Maintenance of adequate system of accounts
Orderly presentation of detailed monthly activities (Income & Expenditures)
Relieve Owner of most details incident to Ownership
Determining and evaluating risk and the most economical protection available in the insurance market, keeping accurate records of policies/arrange renewals in advance keep fire insurance to a minimum by elimination of fire hazards
Maximize rate of return-maintain leverage-adapt the property as a business-balance cash flow against preservation of the value of the property (Keep net operating income high)
Good property Management demands a thorough knowledge of building service and maintenance requirements.

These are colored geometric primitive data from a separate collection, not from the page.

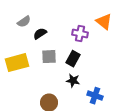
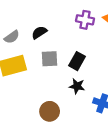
gray semicircle: (24, 22) -> (12, 37), moved
purple cross: (80, 34) -> (85, 20), moved

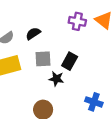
black star: (77, 86) -> (56, 79), moved

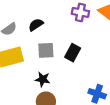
black star: (56, 79) -> (43, 79), moved

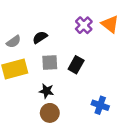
purple cross: (80, 12) -> (84, 25), turned 35

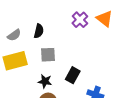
black semicircle: (40, 37) -> (39, 31), turned 136
black rectangle: (76, 65) -> (73, 75), moved

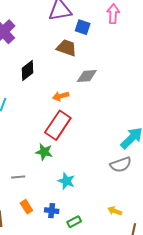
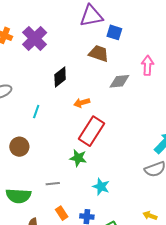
pink arrow: (113, 14) -> (148, 65), moved
orange arrow: (61, 96) -> (82, 103), moved

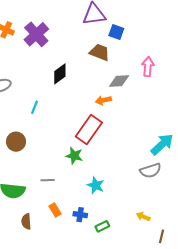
orange arrow: (82, 103) -> (103, 100), moved

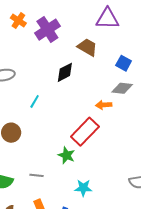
blue square: (116, 32) -> (124, 63), moved
brown trapezoid: (100, 52) -> (87, 47), moved
cyan star: (96, 185) -> (83, 188), turned -30

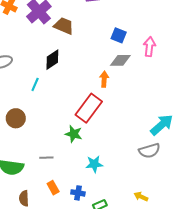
brown trapezoid: (87, 47) -> (64, 26), moved
black diamond: (65, 72) -> (52, 60), moved
orange arrow: (104, 105) -> (104, 79), turned 105

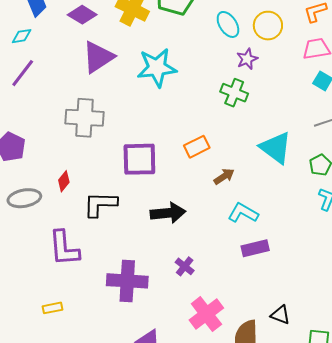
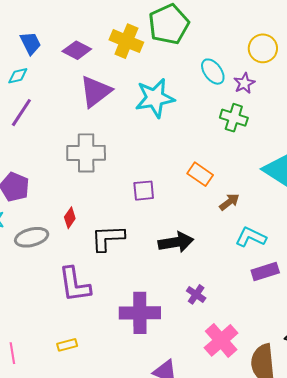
cyan ellipse: (228, 24) -> (213, 72), moved
orange rectangle: (197, 147) -> (200, 174), turned 65
purple square: (139, 159) -> (144, 191), size x0.6

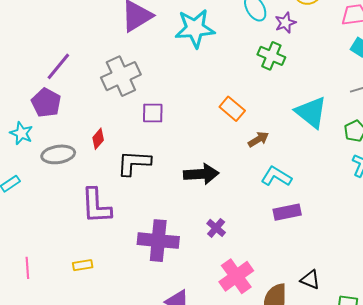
purple line: (21, 113) -> (58, 66), moved
gray cross: (86, 153) -> (121, 76), turned -30
purple square: (144, 191) -> (153, 113), moved

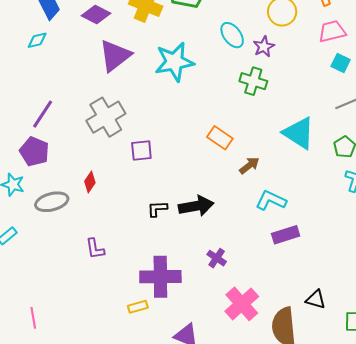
black L-shape: (134, 163) -> (157, 209), moved, size x0.6
purple L-shape: (96, 206) -> (95, 249), size x0.6
yellow rectangle: (83, 265) -> (138, 307), moved

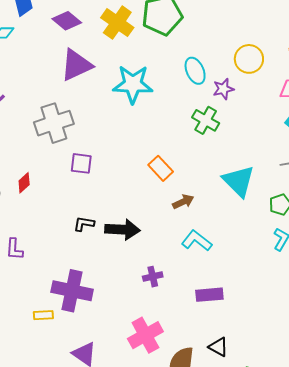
purple rectangle: (286, 235) -> (209, 295), moved
purple cross: (217, 258) -> (153, 277), moved, turned 30

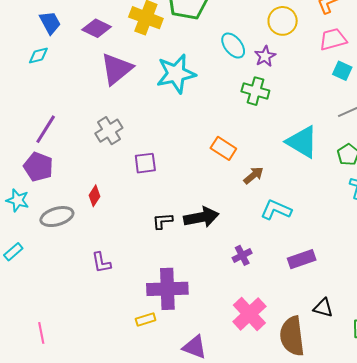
gray cross: (54, 123) -> (109, 131), size x0.7

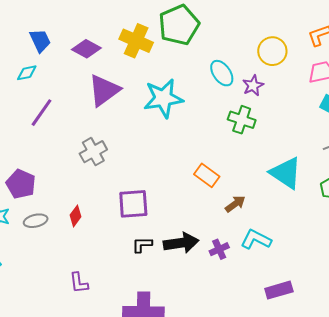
purple line: (46, 129) -> (42, 113), moved
purple square: (145, 163) -> (133, 204), moved, size x1.4
gray ellipse: (57, 217) -> (36, 221), moved, size x0.7
purple cross: (242, 255) -> (219, 249), moved

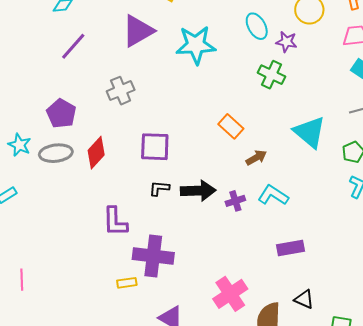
purple star: (253, 86) -> (286, 42), turned 30
purple pentagon: (21, 184) -> (61, 113), moved
red diamond: (76, 216) -> (96, 153), size x1.5
gray ellipse: (36, 221) -> (56, 153), size x1.4
purple L-shape: (79, 283) -> (115, 222), moved, size x1.4

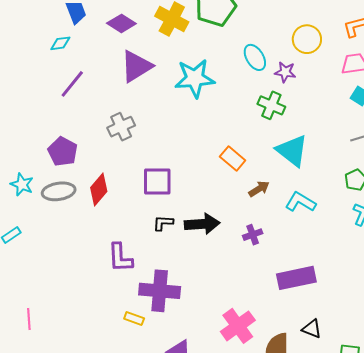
cyan triangle: (310, 132) -> (292, 151), moved
cyan L-shape: (273, 195) -> (300, 202), moved
purple cross: (235, 201) -> (253, 235), moved
purple rectangle: (290, 248) -> (296, 278), size x1.4
yellow rectangle: (127, 283) -> (134, 318), turned 30

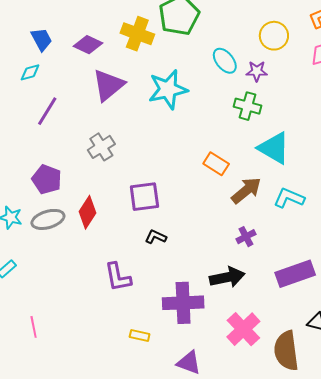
brown arrow: (259, 189) -> (246, 190), size x1.5
black L-shape: (163, 223) -> (156, 237), turned 30
black arrow: (202, 224) -> (227, 277), moved
purple cross: (160, 291) -> (183, 303), moved
pink line: (29, 319) -> (34, 327), moved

The interests of the Owner and those of the Tenants must be properly balanced: It is in the physical care of the property that the interest of the Owner and those of the Tenant merge: Giving the structure constant care and attention in order that the property may yield the highest possible net return over the life of the building: The Tenants are entitled to reasonable building service performance: Good service generally invites Tenant cooperation and stimulates building use rather than abuse:
Prompt attention to reasonable demands and complaints should be attended to in a timely manner, building good will for not only the Tenant, but the Property Owner, whose interests are @ stake:
Constant attention to heating systems/plumbing/electrical: defects/flaws and hazards in sidewalks/stairs/flooring: roofing OR anywhere in-attention may cause an accident: Preventative maintenance scheduling:
A written management agreement is essential in spelling out clearly the right and obligation o all parties: *the Management Agreement must never obligate the Manager beyond his/her ability, integrity and honesty OR beyond controllable circumstances for which insurance coverage is not readily available.*
A lease is a contract between the landlord (lessor) and the tenant (lessee) in which the tenant agrees to pay a stipulated sum (rent) to the landlord for the use of the premises. The effect of the lease upon the parties is twofold: (1) it determines the legal rights and duties of one to the other, and (2) it serves as a basis for the tax treatment of both parties under the Internal Revenue Code.